Aim of the exercise: Which lines of the entries below run from the one holding "What do you see at coordinates (516, 1119)" to the one holding "The image size is (1515, 788).", inclusive? Set down exactly those lines and no others.

Collected data
========================================
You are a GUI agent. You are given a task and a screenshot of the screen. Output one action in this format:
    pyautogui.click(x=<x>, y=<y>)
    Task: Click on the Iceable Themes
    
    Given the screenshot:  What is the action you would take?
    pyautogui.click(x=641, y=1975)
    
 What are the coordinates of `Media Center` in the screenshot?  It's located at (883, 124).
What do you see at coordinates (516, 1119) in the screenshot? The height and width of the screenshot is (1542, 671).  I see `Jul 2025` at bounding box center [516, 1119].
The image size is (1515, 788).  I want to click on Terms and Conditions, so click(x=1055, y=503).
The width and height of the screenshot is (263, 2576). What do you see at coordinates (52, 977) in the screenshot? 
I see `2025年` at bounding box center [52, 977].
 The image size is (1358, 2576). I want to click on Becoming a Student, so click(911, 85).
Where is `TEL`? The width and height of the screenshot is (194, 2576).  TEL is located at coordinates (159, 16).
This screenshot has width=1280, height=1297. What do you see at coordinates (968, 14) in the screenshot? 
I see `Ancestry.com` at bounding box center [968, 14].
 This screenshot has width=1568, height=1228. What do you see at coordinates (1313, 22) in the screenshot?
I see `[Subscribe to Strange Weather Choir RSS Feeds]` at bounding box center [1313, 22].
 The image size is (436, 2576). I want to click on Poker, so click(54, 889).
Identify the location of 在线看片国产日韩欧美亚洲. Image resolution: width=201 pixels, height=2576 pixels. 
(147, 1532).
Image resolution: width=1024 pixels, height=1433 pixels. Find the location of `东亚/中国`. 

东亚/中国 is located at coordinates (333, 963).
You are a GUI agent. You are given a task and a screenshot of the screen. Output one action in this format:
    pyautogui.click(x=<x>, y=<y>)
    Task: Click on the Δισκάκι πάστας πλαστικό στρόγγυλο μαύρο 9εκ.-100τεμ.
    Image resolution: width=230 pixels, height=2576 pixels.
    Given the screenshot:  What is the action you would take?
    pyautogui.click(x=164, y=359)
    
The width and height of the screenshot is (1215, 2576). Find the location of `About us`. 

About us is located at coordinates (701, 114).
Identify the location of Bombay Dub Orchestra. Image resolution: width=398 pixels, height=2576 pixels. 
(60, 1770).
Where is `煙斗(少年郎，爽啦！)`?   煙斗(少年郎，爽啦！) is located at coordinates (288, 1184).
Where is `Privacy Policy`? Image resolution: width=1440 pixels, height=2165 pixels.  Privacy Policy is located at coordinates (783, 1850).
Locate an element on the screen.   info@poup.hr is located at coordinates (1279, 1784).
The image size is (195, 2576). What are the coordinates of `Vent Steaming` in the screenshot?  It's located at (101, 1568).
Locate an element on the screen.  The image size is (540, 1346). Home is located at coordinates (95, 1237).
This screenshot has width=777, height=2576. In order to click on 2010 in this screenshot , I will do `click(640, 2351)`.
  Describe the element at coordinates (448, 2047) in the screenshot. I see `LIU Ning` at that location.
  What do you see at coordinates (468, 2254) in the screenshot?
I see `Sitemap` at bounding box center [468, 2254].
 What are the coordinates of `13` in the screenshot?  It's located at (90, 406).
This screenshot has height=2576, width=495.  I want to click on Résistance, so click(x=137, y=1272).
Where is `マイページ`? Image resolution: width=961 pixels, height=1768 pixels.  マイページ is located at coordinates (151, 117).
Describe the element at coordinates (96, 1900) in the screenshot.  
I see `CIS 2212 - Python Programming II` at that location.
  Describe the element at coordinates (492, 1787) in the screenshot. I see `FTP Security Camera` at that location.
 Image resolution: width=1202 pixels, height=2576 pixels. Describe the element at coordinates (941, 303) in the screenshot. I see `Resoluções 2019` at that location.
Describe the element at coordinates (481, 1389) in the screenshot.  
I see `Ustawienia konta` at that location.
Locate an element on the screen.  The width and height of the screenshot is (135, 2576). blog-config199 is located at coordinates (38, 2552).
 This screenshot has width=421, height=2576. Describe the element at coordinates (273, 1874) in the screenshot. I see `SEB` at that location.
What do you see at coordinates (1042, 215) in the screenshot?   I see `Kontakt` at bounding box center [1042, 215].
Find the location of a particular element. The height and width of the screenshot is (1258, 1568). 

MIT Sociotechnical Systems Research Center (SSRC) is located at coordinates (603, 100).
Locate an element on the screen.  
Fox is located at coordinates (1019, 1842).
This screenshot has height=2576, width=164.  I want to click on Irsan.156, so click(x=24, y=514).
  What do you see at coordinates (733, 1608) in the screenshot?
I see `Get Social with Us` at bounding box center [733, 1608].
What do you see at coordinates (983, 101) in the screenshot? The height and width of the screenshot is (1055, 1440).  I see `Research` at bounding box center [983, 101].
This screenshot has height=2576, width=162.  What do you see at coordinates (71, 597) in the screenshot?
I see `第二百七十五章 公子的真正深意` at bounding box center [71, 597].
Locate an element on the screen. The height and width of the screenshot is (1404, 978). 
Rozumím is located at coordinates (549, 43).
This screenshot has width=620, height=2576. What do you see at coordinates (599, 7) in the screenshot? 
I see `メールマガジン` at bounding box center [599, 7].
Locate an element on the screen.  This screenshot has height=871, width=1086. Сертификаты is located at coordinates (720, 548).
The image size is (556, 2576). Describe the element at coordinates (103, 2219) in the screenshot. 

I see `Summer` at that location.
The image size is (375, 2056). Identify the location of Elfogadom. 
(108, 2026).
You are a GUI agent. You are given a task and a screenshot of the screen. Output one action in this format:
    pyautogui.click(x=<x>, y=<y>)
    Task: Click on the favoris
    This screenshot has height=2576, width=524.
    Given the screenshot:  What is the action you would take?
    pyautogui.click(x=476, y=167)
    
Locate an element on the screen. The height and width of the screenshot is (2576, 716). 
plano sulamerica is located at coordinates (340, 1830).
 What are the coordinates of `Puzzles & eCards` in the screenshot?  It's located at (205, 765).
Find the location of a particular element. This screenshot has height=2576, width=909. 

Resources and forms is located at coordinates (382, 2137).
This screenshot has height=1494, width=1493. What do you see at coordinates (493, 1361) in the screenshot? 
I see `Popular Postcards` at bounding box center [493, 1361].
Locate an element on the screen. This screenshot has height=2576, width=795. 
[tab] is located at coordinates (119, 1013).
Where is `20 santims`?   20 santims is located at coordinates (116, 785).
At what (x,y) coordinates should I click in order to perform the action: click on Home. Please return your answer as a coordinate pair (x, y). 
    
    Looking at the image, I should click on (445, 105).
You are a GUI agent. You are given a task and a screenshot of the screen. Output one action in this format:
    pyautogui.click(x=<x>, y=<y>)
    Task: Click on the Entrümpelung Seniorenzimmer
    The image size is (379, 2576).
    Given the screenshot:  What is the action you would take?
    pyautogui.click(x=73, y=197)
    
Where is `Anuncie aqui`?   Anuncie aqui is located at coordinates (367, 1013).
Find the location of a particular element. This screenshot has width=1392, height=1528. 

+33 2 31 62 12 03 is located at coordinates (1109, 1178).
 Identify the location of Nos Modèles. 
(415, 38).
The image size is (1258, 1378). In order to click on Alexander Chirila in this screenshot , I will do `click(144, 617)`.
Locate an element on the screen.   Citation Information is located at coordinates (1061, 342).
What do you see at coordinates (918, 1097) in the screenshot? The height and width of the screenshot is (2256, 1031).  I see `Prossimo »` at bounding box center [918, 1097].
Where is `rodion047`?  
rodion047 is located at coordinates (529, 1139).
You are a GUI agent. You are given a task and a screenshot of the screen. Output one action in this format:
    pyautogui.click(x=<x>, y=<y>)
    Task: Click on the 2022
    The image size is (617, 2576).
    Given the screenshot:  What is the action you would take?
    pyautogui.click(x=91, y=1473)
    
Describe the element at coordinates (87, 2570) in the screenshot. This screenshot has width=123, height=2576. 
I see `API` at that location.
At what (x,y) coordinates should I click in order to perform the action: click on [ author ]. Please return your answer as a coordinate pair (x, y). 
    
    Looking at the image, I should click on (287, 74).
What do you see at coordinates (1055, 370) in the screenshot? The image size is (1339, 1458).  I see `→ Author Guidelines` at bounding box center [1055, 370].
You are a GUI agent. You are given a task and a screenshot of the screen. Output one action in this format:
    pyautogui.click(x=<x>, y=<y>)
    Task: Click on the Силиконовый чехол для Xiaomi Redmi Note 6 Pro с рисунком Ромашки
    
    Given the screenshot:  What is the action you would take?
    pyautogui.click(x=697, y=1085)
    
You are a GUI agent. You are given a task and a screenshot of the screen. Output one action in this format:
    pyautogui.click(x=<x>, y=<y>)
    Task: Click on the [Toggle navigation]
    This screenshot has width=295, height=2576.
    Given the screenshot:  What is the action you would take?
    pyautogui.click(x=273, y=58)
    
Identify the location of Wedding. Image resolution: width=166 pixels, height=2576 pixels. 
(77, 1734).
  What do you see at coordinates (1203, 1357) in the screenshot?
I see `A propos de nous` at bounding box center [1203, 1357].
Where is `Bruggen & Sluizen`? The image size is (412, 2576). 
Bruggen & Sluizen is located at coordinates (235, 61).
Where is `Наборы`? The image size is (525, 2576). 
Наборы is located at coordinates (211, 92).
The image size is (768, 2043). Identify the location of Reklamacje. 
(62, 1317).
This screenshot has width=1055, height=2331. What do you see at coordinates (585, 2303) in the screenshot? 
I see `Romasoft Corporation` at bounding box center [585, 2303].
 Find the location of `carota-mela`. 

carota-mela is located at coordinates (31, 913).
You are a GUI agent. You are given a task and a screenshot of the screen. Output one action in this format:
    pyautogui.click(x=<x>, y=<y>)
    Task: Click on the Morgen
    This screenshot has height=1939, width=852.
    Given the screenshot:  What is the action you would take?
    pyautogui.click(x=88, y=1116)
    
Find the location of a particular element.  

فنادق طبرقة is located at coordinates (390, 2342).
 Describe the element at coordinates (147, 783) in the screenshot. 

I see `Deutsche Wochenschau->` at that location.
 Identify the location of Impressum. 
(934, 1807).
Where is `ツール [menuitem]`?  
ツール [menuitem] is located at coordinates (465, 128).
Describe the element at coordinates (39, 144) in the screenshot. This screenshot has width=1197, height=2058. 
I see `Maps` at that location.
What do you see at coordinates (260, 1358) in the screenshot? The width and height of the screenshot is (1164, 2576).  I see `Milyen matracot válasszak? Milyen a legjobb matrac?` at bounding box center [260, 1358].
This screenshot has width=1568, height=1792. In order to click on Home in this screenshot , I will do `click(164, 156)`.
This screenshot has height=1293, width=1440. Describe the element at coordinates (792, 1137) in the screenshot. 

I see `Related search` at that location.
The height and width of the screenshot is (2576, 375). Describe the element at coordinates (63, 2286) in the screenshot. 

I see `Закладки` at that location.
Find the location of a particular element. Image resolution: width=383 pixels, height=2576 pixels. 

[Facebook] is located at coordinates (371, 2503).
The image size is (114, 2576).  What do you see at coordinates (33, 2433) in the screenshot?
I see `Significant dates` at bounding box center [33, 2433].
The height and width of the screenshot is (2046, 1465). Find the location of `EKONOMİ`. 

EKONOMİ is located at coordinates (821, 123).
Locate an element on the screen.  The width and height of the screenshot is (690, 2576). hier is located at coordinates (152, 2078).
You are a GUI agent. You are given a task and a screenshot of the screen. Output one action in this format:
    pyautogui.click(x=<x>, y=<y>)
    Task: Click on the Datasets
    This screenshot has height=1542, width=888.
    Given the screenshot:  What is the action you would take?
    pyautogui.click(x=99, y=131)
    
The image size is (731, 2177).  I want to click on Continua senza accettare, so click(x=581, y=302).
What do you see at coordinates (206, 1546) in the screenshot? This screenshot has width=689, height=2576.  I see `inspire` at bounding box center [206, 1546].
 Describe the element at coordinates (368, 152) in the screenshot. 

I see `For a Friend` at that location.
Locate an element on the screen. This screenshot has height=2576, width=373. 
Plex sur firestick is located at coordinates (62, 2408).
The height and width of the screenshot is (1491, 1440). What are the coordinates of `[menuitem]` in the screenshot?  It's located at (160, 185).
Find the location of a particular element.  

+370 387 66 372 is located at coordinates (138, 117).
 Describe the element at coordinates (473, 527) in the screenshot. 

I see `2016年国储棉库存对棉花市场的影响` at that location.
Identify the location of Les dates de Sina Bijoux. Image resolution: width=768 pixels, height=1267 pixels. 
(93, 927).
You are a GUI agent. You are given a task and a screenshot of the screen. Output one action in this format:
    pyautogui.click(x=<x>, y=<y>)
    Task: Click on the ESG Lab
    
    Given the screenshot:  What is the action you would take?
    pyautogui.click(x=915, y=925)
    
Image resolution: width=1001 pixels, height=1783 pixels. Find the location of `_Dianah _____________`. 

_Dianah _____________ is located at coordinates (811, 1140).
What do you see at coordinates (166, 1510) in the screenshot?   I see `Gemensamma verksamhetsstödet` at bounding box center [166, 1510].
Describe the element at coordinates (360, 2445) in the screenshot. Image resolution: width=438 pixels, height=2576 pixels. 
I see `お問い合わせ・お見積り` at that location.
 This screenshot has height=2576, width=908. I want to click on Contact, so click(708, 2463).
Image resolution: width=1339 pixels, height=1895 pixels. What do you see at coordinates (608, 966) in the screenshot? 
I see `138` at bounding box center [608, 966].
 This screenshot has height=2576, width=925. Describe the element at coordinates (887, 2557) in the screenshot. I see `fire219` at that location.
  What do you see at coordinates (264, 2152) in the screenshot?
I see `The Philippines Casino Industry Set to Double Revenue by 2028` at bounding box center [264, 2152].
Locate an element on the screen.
========================================
Task answer:
What do you see at coordinates (516, 1119) in the screenshot? The height and width of the screenshot is (1542, 671).  I see `Jul 2025` at bounding box center [516, 1119].
The image size is (1515, 788).  I want to click on Terms and Conditions, so click(x=1055, y=503).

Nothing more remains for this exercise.